According to the results of the first post-war decade, the pre-war
level of development was completely restored in the city, about 40
industrial enterprises, artels and workshops were operating. Among them
are the Krasny Metallist artel (nowadays a machine-tool accessories
plant), an engine repair plant (now an auto-aggregate plant), the
Kommunarka artel (a former knitwear factory), the Voskhod artel (a
factory of art products), which today are one of the largest enterprises
in the city.
On January 8, 1954, the Baranovichi region was liquidated, and its territory was included in the Brest region.
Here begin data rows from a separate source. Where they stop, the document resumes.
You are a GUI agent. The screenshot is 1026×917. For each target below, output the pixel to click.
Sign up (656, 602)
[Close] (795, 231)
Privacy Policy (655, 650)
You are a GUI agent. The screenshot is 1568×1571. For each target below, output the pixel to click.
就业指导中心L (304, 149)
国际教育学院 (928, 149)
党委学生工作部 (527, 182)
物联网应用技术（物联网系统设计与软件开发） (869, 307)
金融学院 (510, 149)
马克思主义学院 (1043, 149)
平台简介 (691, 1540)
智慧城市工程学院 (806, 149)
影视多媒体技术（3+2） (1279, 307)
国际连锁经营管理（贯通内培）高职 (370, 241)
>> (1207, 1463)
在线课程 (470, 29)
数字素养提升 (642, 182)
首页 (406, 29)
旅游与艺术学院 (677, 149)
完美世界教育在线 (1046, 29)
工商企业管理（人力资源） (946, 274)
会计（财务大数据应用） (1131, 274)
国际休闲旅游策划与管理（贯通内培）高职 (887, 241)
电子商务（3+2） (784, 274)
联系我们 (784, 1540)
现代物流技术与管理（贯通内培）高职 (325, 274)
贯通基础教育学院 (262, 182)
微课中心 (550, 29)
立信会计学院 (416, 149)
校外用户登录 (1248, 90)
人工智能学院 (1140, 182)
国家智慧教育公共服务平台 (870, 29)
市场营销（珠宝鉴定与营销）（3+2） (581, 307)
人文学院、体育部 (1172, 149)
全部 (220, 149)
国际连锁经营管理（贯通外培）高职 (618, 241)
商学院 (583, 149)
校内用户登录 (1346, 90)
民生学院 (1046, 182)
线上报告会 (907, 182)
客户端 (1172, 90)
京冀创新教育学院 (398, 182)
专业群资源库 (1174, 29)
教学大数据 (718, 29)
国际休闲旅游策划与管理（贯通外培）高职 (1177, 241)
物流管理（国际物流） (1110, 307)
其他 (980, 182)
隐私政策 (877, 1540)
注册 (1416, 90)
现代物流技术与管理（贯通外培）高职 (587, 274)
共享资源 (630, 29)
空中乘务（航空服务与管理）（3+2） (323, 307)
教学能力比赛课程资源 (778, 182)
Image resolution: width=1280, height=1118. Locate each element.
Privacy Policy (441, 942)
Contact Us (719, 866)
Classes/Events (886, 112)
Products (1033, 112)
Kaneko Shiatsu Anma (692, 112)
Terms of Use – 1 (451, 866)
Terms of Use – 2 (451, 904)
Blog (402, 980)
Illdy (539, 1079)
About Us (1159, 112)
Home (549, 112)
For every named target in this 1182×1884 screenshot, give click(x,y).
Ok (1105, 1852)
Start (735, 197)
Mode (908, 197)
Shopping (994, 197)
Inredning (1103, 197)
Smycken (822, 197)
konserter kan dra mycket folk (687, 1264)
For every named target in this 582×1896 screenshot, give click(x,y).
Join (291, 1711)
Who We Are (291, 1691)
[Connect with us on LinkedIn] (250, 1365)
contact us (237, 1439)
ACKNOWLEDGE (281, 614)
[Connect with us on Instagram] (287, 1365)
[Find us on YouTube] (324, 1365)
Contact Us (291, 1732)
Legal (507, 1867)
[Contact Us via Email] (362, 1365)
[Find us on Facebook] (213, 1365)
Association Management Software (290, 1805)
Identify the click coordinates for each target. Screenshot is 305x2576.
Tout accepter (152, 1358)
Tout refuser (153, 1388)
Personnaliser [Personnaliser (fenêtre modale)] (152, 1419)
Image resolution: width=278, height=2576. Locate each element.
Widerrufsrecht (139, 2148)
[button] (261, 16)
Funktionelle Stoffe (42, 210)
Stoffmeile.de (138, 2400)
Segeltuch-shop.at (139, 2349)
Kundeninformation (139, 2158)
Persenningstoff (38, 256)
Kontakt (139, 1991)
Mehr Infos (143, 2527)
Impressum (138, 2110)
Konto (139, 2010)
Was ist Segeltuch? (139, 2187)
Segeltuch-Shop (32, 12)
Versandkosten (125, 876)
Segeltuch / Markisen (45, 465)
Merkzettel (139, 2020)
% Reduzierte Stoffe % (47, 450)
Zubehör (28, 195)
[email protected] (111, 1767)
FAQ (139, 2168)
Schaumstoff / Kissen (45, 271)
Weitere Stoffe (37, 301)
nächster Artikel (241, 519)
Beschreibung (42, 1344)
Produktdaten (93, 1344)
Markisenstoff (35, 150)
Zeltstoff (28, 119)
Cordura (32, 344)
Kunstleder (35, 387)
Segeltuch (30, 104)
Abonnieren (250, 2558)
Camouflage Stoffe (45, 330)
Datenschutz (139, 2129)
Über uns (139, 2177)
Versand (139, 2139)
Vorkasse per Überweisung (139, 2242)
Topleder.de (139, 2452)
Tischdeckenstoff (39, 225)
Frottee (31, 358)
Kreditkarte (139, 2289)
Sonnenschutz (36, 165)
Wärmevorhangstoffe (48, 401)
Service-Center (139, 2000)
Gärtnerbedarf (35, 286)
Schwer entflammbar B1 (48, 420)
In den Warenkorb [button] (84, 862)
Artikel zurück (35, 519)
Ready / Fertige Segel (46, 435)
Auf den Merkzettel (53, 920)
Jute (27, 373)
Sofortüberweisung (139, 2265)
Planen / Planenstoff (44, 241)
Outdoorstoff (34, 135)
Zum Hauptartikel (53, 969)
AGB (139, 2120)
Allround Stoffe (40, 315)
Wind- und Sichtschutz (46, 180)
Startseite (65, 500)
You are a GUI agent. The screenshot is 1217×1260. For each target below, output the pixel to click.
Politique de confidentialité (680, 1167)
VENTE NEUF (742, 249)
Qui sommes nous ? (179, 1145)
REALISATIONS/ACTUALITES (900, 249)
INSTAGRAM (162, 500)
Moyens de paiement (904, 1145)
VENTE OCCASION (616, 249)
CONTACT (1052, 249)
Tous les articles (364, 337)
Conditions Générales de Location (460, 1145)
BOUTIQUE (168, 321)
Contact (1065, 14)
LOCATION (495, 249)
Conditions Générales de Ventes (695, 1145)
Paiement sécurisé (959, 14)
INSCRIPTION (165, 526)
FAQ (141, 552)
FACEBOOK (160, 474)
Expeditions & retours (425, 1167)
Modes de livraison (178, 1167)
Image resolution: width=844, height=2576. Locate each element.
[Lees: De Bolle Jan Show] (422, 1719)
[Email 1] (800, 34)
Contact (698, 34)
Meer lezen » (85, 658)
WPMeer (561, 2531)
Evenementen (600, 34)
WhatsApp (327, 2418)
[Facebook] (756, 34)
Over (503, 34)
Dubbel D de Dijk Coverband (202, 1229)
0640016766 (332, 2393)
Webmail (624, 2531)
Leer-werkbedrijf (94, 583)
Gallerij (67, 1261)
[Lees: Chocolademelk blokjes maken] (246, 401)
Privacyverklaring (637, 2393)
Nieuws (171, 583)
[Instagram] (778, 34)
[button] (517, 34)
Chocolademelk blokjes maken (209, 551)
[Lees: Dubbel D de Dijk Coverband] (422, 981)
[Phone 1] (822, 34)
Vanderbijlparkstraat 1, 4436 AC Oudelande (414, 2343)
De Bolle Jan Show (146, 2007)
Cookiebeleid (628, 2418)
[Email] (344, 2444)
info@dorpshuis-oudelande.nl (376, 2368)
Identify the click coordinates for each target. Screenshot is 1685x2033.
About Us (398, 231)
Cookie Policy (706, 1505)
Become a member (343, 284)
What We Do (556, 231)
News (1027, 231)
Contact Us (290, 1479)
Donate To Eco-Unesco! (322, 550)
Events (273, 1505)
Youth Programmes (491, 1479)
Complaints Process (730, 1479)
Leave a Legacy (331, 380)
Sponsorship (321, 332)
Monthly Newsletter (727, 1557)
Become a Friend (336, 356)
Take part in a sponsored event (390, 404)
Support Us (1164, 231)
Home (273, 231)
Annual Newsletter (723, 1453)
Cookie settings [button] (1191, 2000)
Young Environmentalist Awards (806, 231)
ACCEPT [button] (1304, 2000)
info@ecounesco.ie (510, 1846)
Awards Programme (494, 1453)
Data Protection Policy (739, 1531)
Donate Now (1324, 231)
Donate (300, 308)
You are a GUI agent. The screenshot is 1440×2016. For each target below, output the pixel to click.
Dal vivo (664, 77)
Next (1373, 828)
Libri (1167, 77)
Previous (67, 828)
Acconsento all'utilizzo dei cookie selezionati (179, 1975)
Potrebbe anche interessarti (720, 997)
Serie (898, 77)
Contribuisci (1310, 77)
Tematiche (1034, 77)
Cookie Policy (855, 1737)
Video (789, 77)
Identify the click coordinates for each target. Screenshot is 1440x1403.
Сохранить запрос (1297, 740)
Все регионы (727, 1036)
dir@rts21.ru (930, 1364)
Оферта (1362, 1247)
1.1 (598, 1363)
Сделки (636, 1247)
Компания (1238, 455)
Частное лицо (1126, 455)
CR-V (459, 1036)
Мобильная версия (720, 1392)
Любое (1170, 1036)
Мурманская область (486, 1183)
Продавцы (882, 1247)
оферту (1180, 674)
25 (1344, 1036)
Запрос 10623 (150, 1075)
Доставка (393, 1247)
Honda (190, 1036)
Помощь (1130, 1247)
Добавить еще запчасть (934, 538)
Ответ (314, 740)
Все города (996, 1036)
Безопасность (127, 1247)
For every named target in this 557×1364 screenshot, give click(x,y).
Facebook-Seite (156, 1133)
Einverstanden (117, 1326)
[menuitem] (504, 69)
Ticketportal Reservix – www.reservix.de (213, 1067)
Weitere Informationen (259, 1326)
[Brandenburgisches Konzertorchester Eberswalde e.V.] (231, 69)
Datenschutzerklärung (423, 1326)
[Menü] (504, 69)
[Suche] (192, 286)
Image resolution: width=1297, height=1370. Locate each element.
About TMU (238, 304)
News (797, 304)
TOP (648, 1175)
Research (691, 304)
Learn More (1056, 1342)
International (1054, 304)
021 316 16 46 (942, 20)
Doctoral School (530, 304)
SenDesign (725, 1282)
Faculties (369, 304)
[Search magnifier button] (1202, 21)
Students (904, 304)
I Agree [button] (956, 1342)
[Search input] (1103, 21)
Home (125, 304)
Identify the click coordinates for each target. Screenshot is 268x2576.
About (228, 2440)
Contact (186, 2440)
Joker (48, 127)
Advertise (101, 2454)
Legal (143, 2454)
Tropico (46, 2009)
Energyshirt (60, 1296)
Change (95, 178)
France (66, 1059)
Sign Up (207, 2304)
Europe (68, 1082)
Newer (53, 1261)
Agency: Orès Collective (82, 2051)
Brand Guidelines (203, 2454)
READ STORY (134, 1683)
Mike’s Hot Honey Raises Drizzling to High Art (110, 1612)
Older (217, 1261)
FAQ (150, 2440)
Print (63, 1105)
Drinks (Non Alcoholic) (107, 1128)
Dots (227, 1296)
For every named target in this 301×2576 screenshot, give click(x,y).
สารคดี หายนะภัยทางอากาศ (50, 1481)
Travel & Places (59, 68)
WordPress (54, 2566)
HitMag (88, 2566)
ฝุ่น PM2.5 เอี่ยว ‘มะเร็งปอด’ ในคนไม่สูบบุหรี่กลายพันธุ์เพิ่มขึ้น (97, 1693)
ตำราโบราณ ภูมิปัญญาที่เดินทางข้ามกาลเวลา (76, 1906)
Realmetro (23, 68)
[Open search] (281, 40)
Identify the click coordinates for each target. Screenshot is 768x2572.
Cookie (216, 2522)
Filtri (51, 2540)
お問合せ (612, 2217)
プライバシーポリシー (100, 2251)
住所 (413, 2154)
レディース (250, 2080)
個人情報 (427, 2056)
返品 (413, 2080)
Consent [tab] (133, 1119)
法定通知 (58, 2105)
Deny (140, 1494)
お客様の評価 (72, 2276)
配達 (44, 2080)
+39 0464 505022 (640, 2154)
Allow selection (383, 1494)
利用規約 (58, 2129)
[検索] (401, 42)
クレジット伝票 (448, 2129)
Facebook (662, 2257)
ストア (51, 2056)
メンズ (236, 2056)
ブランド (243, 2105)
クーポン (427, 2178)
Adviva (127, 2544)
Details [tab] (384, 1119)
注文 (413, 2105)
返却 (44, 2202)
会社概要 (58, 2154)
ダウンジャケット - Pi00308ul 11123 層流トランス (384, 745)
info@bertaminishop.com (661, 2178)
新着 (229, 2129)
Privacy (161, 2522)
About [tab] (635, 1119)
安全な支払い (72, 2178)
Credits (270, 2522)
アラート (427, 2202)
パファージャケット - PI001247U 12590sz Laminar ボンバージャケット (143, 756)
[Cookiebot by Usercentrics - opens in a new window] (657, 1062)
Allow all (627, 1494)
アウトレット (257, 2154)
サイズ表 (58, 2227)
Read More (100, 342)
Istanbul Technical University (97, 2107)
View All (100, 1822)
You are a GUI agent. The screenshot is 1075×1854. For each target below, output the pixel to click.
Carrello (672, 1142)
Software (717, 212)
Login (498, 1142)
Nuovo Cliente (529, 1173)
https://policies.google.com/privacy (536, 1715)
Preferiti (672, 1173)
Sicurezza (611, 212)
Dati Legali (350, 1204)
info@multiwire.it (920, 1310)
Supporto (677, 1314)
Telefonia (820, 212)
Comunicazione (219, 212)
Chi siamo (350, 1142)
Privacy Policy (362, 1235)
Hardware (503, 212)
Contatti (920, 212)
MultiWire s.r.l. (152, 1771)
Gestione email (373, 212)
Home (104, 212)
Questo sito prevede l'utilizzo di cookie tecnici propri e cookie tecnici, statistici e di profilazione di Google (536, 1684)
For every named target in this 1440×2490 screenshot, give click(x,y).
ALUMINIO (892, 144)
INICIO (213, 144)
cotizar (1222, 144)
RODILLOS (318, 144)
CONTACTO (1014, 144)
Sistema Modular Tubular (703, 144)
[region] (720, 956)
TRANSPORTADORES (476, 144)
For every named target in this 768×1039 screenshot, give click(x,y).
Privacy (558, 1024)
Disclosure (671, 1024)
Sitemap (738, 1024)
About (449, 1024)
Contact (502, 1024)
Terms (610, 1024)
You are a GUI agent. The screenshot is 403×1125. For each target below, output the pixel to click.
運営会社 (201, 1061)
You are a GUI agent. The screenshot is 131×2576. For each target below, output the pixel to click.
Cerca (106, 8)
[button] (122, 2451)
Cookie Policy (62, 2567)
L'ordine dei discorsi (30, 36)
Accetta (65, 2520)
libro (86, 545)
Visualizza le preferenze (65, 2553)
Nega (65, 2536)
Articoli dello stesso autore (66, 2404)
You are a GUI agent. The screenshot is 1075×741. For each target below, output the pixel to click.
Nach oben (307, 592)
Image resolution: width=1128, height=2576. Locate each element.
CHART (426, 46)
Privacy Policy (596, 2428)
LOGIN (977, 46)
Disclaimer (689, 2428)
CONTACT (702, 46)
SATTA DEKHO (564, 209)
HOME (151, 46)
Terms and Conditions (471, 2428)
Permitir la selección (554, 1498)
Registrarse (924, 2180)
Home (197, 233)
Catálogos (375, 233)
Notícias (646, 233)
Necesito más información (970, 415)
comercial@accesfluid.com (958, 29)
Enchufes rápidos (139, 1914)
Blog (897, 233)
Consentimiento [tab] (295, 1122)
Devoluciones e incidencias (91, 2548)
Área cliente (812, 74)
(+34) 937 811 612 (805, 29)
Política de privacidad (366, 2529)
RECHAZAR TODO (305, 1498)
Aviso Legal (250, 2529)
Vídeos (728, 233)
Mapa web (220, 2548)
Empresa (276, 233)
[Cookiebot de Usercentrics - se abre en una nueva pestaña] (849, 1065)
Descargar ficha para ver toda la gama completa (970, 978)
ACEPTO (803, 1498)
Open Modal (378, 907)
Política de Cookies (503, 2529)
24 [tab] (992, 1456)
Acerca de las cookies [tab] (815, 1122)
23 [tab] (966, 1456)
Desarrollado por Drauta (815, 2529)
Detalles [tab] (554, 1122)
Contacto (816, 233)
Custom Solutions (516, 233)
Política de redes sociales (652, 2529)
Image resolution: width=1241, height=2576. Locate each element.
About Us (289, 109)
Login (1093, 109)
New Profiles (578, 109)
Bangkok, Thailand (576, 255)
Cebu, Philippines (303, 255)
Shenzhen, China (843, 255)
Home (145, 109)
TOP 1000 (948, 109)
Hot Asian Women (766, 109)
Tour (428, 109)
Since May 1954, the city of Baranovichi has become the center of the Novomysh region, and since April 1957 - the Baranovichi region.
On March 14, 1962, the village of Zhlobin, Kolpenitsky village council, Baranovichi district, Brest region, was included in the city limits of the city of Baranovichi.
In honor of the 20th anniversary of the liberation of the city of Baranovichi from German occupation in the summer of 1964, the Eternal Flame was lit and a monument to the Liberation was unveiled.
In 1970, there were 102 thousand inhabitants in Baranovichi, in 2011 - 175 thousand inhabitants.
In 2012, the city included 11 settlements (Anisimovichi, Borovtsy,
Zvezdnaya, Uznogi, part of the agricultural town of Rusino and parts of
the villages of Antonovo, Girovo, Dubovo, Bolshaya Kolpenitsa, Malaya
Kolpenitsa, Priozernaya, Yanovo), previously belonging to the territory
of the Baranovichi district.
In 2016, the city of Baranovichi was awarded the status of "Youth Capital of Belarus-2016". Baranovichi became the first city in which the implementation of the Youth Capital project began.
On May 17, 2019, Baranovichi took over the torch relay of the II European Games.